__What this task involves__: Your answer should be an exact copy of the lines from the start of the entries to the line containing "NADUŻYCIE UPRAWNIEŃ PRZEZ", both included.
──────── Source records ────────
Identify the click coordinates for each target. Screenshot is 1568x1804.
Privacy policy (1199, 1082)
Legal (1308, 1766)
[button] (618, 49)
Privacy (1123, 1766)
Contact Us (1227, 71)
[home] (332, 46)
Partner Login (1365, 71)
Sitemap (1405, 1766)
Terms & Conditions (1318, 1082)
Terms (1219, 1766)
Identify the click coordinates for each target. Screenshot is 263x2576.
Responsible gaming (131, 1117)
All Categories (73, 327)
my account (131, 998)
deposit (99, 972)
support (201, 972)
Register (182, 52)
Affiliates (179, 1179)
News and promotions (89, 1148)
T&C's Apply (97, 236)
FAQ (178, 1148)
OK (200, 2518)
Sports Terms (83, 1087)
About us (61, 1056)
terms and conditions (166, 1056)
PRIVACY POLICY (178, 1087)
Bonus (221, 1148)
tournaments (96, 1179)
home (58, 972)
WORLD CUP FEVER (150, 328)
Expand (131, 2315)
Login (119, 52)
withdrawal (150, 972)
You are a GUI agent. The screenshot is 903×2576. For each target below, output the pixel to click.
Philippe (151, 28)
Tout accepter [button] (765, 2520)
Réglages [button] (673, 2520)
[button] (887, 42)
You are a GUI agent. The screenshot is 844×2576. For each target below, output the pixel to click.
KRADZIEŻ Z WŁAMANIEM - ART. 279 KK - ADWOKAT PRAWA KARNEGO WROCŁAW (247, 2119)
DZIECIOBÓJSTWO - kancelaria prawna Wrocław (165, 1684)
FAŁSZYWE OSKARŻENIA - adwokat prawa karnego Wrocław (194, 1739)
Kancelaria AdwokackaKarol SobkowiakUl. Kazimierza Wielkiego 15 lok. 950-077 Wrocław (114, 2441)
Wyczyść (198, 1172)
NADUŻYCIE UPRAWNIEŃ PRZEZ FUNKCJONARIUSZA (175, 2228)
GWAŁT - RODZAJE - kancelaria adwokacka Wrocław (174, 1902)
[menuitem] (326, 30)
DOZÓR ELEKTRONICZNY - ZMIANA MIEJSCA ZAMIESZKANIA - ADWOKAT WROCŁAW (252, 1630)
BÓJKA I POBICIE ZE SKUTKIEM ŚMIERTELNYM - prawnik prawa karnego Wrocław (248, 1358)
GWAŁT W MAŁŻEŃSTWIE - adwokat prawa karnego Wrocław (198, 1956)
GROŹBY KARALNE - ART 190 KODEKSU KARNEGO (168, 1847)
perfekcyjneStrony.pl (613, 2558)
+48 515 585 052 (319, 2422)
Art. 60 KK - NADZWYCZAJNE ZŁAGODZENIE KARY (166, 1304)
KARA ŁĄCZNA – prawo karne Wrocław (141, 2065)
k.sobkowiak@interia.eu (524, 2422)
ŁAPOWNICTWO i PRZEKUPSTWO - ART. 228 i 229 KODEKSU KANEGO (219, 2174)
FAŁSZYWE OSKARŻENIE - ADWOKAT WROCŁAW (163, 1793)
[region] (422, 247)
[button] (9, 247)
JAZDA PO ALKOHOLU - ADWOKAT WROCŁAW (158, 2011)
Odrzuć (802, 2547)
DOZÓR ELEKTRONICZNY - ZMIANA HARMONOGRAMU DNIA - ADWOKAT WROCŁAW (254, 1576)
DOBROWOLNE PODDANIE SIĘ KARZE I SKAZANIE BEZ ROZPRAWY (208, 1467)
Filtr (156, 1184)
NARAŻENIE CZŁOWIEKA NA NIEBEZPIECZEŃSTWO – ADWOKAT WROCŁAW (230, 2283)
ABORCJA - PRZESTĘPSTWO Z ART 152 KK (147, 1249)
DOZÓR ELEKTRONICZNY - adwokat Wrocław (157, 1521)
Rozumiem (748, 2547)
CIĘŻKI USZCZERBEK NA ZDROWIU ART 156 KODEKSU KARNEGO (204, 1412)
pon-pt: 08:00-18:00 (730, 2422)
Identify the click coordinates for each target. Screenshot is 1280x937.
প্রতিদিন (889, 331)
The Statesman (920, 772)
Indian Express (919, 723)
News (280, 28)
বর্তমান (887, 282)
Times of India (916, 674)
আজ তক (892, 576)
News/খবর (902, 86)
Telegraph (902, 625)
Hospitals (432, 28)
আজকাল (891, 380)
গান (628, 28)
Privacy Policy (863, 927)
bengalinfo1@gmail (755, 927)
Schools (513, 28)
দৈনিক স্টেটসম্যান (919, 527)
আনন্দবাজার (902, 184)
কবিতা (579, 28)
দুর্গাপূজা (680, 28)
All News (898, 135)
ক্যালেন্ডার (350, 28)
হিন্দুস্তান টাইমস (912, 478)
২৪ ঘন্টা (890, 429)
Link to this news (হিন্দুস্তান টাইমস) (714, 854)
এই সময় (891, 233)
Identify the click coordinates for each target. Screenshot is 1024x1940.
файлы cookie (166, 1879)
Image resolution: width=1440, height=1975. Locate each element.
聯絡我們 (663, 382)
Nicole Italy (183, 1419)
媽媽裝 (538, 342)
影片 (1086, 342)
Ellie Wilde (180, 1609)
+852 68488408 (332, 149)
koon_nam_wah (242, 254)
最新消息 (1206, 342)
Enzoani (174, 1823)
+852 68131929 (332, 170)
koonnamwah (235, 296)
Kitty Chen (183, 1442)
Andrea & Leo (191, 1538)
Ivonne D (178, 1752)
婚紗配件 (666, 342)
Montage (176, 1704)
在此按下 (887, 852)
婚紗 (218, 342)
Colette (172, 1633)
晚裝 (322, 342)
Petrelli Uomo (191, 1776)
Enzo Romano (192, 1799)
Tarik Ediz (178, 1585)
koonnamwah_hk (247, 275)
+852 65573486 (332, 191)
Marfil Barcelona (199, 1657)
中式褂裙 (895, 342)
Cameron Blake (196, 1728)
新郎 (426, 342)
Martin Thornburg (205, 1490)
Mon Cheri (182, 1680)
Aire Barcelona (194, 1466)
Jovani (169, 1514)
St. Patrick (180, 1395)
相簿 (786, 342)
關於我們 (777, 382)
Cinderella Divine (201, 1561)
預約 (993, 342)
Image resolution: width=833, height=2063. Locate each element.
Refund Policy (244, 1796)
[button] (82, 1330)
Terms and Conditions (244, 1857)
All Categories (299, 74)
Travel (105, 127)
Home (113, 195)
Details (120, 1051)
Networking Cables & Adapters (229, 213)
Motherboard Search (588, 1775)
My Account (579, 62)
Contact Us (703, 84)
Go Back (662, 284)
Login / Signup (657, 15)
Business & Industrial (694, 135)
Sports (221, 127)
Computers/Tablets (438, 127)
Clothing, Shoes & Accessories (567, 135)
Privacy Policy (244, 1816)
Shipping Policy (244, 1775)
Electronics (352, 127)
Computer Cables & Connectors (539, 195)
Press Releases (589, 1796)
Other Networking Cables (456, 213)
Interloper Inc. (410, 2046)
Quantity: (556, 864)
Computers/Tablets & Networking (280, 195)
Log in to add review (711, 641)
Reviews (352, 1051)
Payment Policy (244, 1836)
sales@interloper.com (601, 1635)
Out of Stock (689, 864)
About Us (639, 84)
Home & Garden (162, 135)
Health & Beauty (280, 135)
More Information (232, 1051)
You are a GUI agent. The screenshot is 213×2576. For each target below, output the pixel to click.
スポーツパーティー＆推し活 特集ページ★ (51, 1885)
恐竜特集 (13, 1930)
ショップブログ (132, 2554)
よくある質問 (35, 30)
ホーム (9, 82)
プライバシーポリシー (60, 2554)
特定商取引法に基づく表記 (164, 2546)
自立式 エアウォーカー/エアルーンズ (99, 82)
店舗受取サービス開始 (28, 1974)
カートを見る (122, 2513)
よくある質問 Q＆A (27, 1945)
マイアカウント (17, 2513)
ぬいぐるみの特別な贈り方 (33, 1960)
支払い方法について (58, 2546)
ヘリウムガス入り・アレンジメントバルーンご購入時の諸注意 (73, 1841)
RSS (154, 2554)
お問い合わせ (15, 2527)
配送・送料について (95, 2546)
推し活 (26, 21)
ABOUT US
────────
__Answer section__:
Identify the click coordinates for each target. Screenshot is 1568x1804.
Privacy policy (1199, 1082)
Legal (1308, 1766)
[button] (618, 49)
Privacy (1123, 1766)
Contact Us (1227, 71)
[home] (332, 46)
Partner Login (1365, 71)
Sitemap (1405, 1766)
Terms & Conditions (1318, 1082)
Terms (1219, 1766)
Identify the click coordinates for each target. Screenshot is 263x2576.
Responsible gaming (131, 1117)
All Categories (73, 327)
my account (131, 998)
deposit (99, 972)
support (201, 972)
Register (182, 52)
Affiliates (179, 1179)
News and promotions (89, 1148)
T&C's Apply (97, 236)
FAQ (178, 1148)
OK (200, 2518)
Sports Terms (83, 1087)
About us (61, 1056)
terms and conditions (166, 1056)
PRIVACY POLICY (178, 1087)
Bonus (221, 1148)
tournaments (96, 1179)
home (58, 972)
WORLD CUP FEVER (150, 328)
Expand (131, 2315)
Login (119, 52)
withdrawal (150, 972)
You are a GUI agent. The screenshot is 903×2576. For each target below, output the pixel to click.
Philippe (151, 28)
Tout accepter [button] (765, 2520)
Réglages [button] (673, 2520)
[button] (887, 42)
You are a GUI agent. The screenshot is 844×2576. For each target below, output the pixel to click.
KRADZIEŻ Z WŁAMANIEM - ART. 279 KK - ADWOKAT PRAWA KARNEGO WROCŁAW (247, 2119)
DZIECIOBÓJSTWO - kancelaria prawna Wrocław (165, 1684)
FAŁSZYWE OSKARŻENIA - adwokat prawa karnego Wrocław (194, 1739)
Kancelaria AdwokackaKarol SobkowiakUl. Kazimierza Wielkiego 15 lok. 950-077 Wrocław (114, 2441)
Wyczyść (198, 1172)
NADUŻYCIE UPRAWNIEŃ PRZEZ FUNKCJONARIUSZA (175, 2228)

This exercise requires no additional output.